Heute ist Olma-Eröffnung. Gleichzeitig soll Schnee bis auf 800 Meter fallen. Zwei Umstände, die Garagisten in der Region zu spüren bekommen. Die Telefone klingeln pausenlos. Jeder, der sein Auto winterfest machen will, braucht einen Termin. «Bei uns stehen sie bis zur Hauptstrasse Schlange», sagt etwa René Sutter vom Pneuhaus Staad.
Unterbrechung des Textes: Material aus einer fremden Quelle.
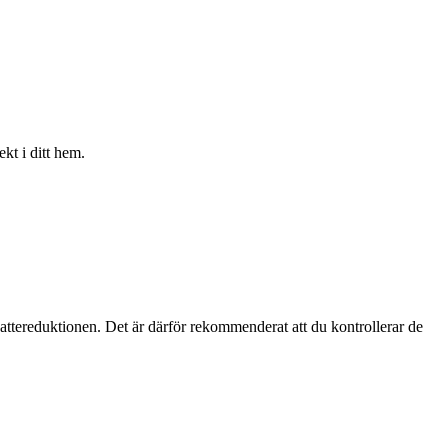
t i ditt hem.
skattereduktionen. Det är därför rekommenderat att du kontrollerar de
Weshalb das so ist, weiss er genau: «Wenn die Nachrichten Schnee ankündigen, dann kommen sie alle.» Es sei jedes Jahr das gleiche Muster – bei schönem Wetter denke halt niemand ans Reifenwechseln.

Ein ähnliches Bild der Lage zeichnet Walter Scherrer vom Pneuhaus Alfred Schlegel in Goldach. Für ihn sei es «eine nervöse Woche». Pro Stunde würde er an drei bis vier Autos die Reifen wechseln, neun Stunden am Tag. In einer Saison komme er auf etwa 700 bis 800 Autos. Auch Scherrer macht hauptsächlich die Wettervorhersagen für den Ansturm verantwortlich. «Die Leute haben Panik, weil das Radio seit Tagen ein Theater ums Wetter macht.» Für die Region am Bodensee spiele aber auch die Nähe zu Österreich eine Rolle, sagt Scherrer weiter. Dort herrscht, im Gegensatz zur Schweiz, ab dem 1. November Winterreifenpflicht (siehe Kasten).

Geschäft wie eine Beiz

Trotz dieser Hektik, den Teufel malt Walter Scherrer nicht an die Wand: «Mit dem Stress müssen Garagisten umgehen können.» Er vergleicht sich mit einer Gartenbeiz, die auch nur zu bestimmten Zeiten, nämlich bei schönem Wetter, viele Leute anlocken würde. Ausserdem seien die Kunden in den vergangenen Jahren vernünftiger geworden, würden Termine im voraus abmachen. Das erleichtere die Arbeit. Ihm pflichtet Elisabeth Schenkel vom Garage-Pneuhaus Schenkel in Rorschach bei. Für sie ist der Stress «völlig normal». «Der Winter ist dieses Jahr halt einfach sehr früh dran.»